Definitely for some of the stats that are numbers-limited (like, interception rate) you should be trying to take their errors into account.
It'd be a bit of a pain to do in something like Excel, though. It really wants to be a simple Monte Carlo.
I also should say, the fact that any model said a team has greater than a 95% chance of winning is a sign that you're extrapolating waaay too far.
Easy check: in the training data set (all data before this year) how many games have *ever* been played such that one team had a 95%+ chance of winning? What was the winning record of that team in those games?

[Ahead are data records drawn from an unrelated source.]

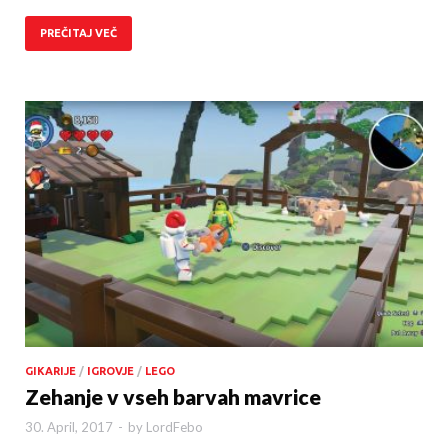
PREČITAJ VEČ
GIKARIJE
/
IGROVJE
/
LEGO
Zehanje v vseh barvah mavrice
30. April, 2017
-
by
LordFebo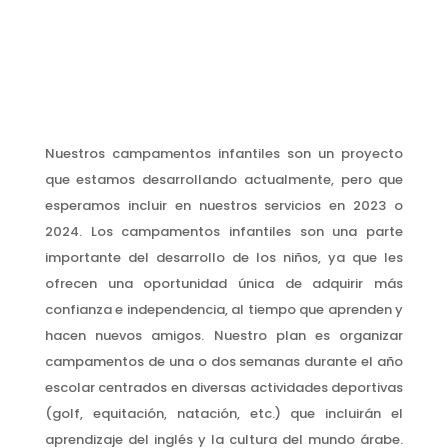
Nuestros campamentos infantiles son un proyecto
que estamos desarrollando actualmente, pero que
esperamos incluir en nuestros servicios en 2023 o
2024. Los campamentos infantiles son una parte
importante del desarrollo de los niños, ya que les
ofrecen una oportunidad única de adquirir más
confianza e independencia, al tiempo que aprenden y
hacen nuevos amigos. Nuestro plan es organizar
campamentos de una o dos semanas durante el año
escolar centrados en diversas actividades deportivas
(golf, equitación, natación, etc.) que incluirán el
aprendizaje del inglés y la cultura del mundo árabe.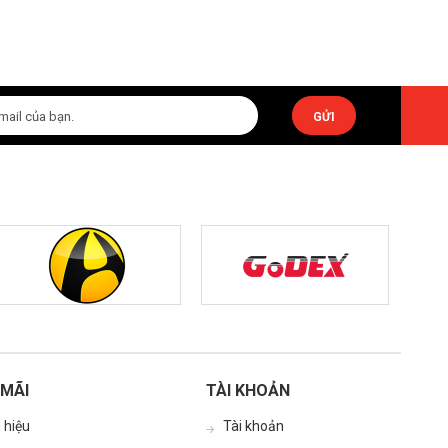
GỬI
MÃI
TÀI KHOẢN
 hiệu
Tài khoản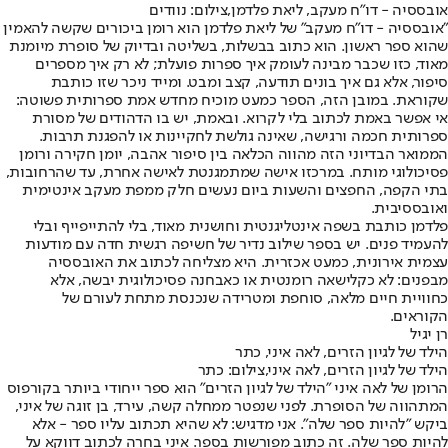
אובססיה - דו"ח מעקב, ליאת פלדמן,צילום: נוודים
"אובססיה - דו"ח מעקב" של ליאת פלדמן הוא רומן ביכורים שקשה להאמין
שהוא ספר ראשון. הוא כתוב בבשלות, בשליטה ובדיוק של סופרת מיומנת
מאוד, כזו שכבר מבינה לעומק איך ספרות פועלת; לא רק איך מספרים
סיפור, אלא גם איך בונים תודעה, קצב ומבט. ומייד ניכר שזו כותבת
שקוראת. במובן הזה, הספר כמעט מוכיח מחדש אמת ספרותית פשוטה:
אי אפשר באמת לכתוב בלי לקרוא. ובאמת, יש בו הדהודים של מסורת
ספרותית חכמה ורגישה, שאינה גולשת לחקיינות או להפגנת תרבות.
הממואר הבדיוני הזה מהווה הכלאה בין סיפור אהבה, יומן חקירה ורומן
פסיכולוגי מותח. במרכזו אישה שמתמגנטת לאישה אחרת, עד שהרחובות,
בתי הקפה, החפצים והשעות ביום נעשים חלק ממפת מעקב אינטימית
ואובססיבית.
פלדמן כותבת בשפה אינטליגנטית וחושנית מאוד, בלי להתייפייף ובלי
להעמיד פנים. יש בספר שילוב נדיר של חשיפה רגשית חדה עם מודעות
עצמית אירונית, כמעט אכזרית. היא מצליחה לכתוב את האובססיה
מבפנים: לא כקלישאה רומנטית או כאבחנה פסיכולוגית יבשה, אלא
כחוויית חיים מלאה, סוחפת ומטרידה שנכנסת מתחת לעורם של
הקוראים.
רן יגיל
הילד של לגיון הזרים, לאה איני, כתר
הילד של לגיון הזרים, לאה איני,צילום: כתר
הרומן של לאה איני "הילד של לגיון הזרים" הוא ספר ייחודי ביותר בקורפוס
המתהווה של הסופרת. לפני שנפטר ממחלה קשה, עירד, בן זוגה של איני,
ביקש "להיות ספר שלה". אני מדגיש: לא שהיא תכתוב עליו ספר - אלא
להיות ספר שלה. זה כתוב מפורשות בספר. איני בחרה לכתוב דווקא על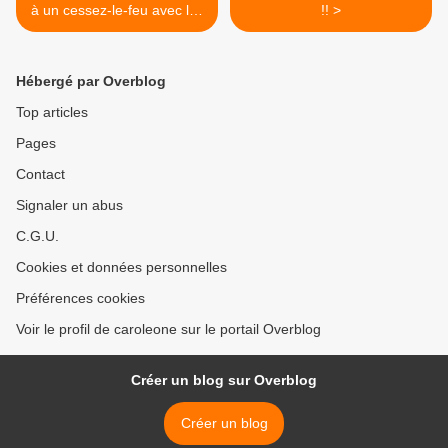
à un cessez-le-feu avec les
!! >
FARC
Hébergé par Overblog
Top articles
Pages
Contact
Signaler un abus
C.G.U.
Cookies et données personnelles
Préférences cookies
Voir le profil de caroleone sur le portail Overblog
Créer un blog sur Overblog
Créer un blog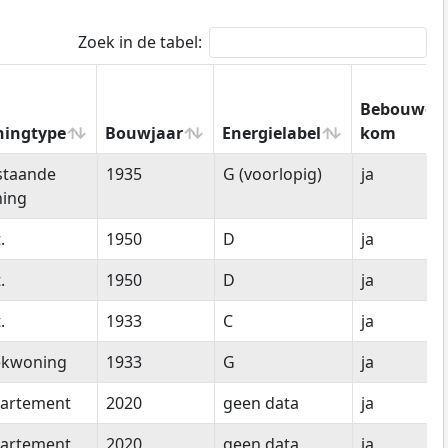
Zoek in de tabel:
Bebouwde
ingtype
Bouwjaar
Energielabel
kom
ingtype
Bouwjaar
Energielabel
Bebouwde
jstaande
1935
G (voorlopig)
ja
kom
ing
.
1950
D
ja
.
1950
D
ja
.
1933
C
ja
kwoning
1933
G
ja
artement
2020
geen data
ja
artement
2020
geen data
ja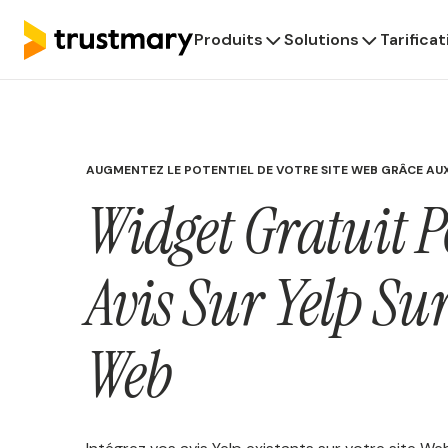
Produits
Solutions
Tarificat
AUGMENTEZ LE POTENTIEL DE VOTRE SITE WEB GRÂCE AUX
Widget Gratuit P
Avis Sur Yelp Sur
Web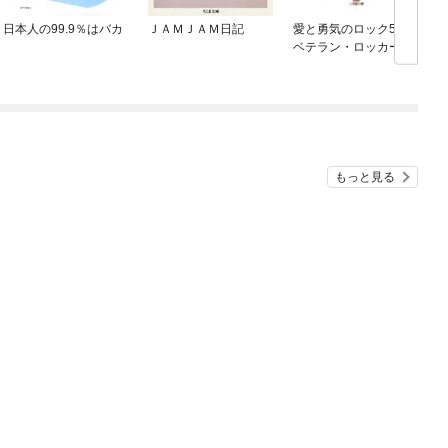
日本人の99.9％はバカ
ＪＡＭＪＡＭ日記
愛と勇気のロック50
＆
ベテラン・ロッカーの
「新作」名盤を聴け！
音
（小学館文庫）
もっと見る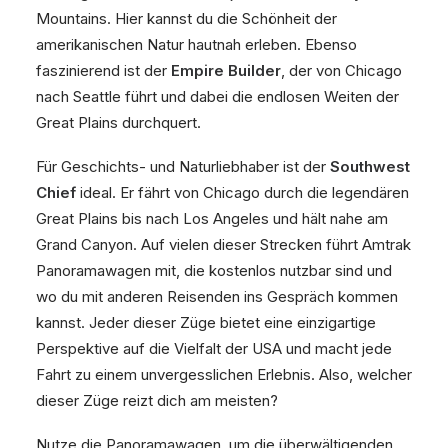
Mountains. Hier kannst du die Schönheit der
amerikanischen Natur hautnah erleben. Ebenso
faszinierend ist der
Empire Builder
, der von Chicago
nach Seattle führt und dabei die endlosen Weiten der
Great Plains durchquert.
Für Geschichts- und Naturliebhaber ist der
Southwest
Chief
ideal. Er fährt von Chicago durch die legendären
Great Plains bis nach Los Angeles und hält nahe am
Grand Canyon. Auf vielen dieser Strecken führt Amtrak
Panoramawagen mit, die kostenlos nutzbar sind und
wo du mit anderen Reisenden ins Gespräch kommen
kannst. Jeder dieser Züge bietet eine einzigartige
Perspektive auf die Vielfalt der USA und macht jede
Fahrt zu einem unvergesslichen Erlebnis. Also, welcher
dieser Züge reizt dich am meisten?
Nutze die Panoramawagen, um die überwältigenden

In fact, given the previous study regarding the relative weight of talent distribution/random luck in the NFL, I'm really surprised that you've got a model that can even go up to 95% chance of winning.
Ok. As soon as I figure out quadrature by percentage I can generate some error margins.
The reason for the >.95 confidence levels is due to early turnover stats. Early in the year, one or two very high/low turnover games can dominate the input.
The reason for the >.95 confidence levels is due to early turnover stats. Early in the year, one or two very high/low turnover games can dominate the input.
Exactly why you need error margins. The simple fact is that early in the season, you just can't tell the difference between 1 interception ever 40 passes and 1 interception every 25 passes.
You know, there's an easy way to handle this: tune the model based on the number of passes. That is, start with datasets for teams with between 0-40 passes, between 40-100 passes, etc. What you'll see is that the interception percentage will have no statistical merit for the "low numbers of passes" dataset, and it'll build up as the sample size increases. That might clean up the bias.
(I've never heard of doing this statistically, so I'm not sure if it's solid or not. I'd have to think about it)
Quadrature means things add in squares (since you're presuming the errors are orthogonal) - i.e. error squared = error 1 squared + error 2 squared.